Every line of the entries below that mentions "sviatky" is to be copied out.

BEGIN Provided material

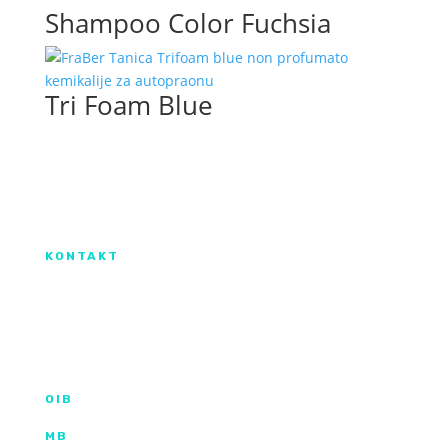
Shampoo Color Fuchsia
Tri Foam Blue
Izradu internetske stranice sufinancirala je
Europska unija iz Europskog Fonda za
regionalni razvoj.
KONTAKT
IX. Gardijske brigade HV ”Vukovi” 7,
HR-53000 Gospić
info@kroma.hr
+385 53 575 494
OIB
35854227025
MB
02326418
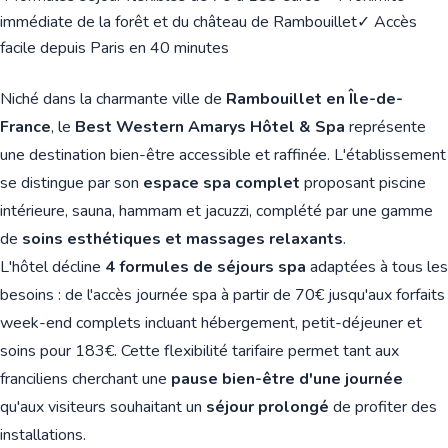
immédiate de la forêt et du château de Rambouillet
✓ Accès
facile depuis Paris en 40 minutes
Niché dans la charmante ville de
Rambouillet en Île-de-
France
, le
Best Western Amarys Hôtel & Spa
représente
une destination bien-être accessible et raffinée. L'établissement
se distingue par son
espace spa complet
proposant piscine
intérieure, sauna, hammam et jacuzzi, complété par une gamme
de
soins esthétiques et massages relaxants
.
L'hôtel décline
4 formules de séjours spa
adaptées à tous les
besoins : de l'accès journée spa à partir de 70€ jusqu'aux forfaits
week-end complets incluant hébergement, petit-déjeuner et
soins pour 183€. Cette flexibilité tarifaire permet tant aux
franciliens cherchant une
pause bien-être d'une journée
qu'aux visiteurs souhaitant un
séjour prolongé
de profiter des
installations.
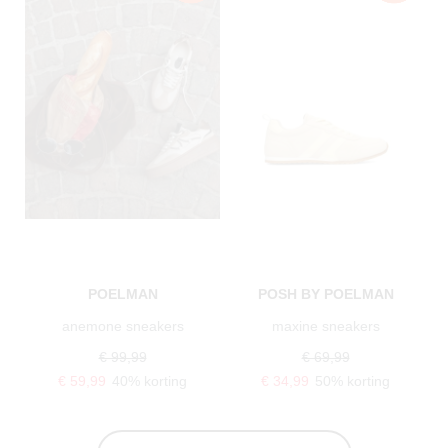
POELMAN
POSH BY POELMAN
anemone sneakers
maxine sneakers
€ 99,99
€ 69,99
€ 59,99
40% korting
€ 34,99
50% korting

END Provided material
BEGIN Provided material

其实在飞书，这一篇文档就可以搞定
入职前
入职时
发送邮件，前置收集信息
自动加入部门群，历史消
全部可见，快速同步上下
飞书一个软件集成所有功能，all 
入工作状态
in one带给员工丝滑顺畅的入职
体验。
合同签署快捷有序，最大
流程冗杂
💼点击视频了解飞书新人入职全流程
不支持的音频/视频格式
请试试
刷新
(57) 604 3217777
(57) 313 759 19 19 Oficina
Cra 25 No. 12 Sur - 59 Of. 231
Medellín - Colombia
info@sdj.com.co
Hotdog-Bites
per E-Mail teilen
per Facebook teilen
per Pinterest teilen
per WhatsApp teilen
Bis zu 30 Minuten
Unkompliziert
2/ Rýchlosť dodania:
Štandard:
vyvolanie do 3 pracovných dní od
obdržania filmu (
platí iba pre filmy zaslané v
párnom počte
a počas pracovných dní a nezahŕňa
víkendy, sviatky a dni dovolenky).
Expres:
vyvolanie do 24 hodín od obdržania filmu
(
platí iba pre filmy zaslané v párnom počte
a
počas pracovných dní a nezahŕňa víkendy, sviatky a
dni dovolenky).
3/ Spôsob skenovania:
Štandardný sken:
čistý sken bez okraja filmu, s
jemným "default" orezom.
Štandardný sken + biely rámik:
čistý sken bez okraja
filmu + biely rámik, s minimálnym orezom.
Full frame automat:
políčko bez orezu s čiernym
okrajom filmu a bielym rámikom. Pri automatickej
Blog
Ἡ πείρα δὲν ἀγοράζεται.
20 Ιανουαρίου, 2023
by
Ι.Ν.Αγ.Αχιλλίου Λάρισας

END Provided material

*Written answer*.
víkendy, sviatky a dni dovolenky).
počas pracovných dní a nezahŕňa víkendy, sviatky a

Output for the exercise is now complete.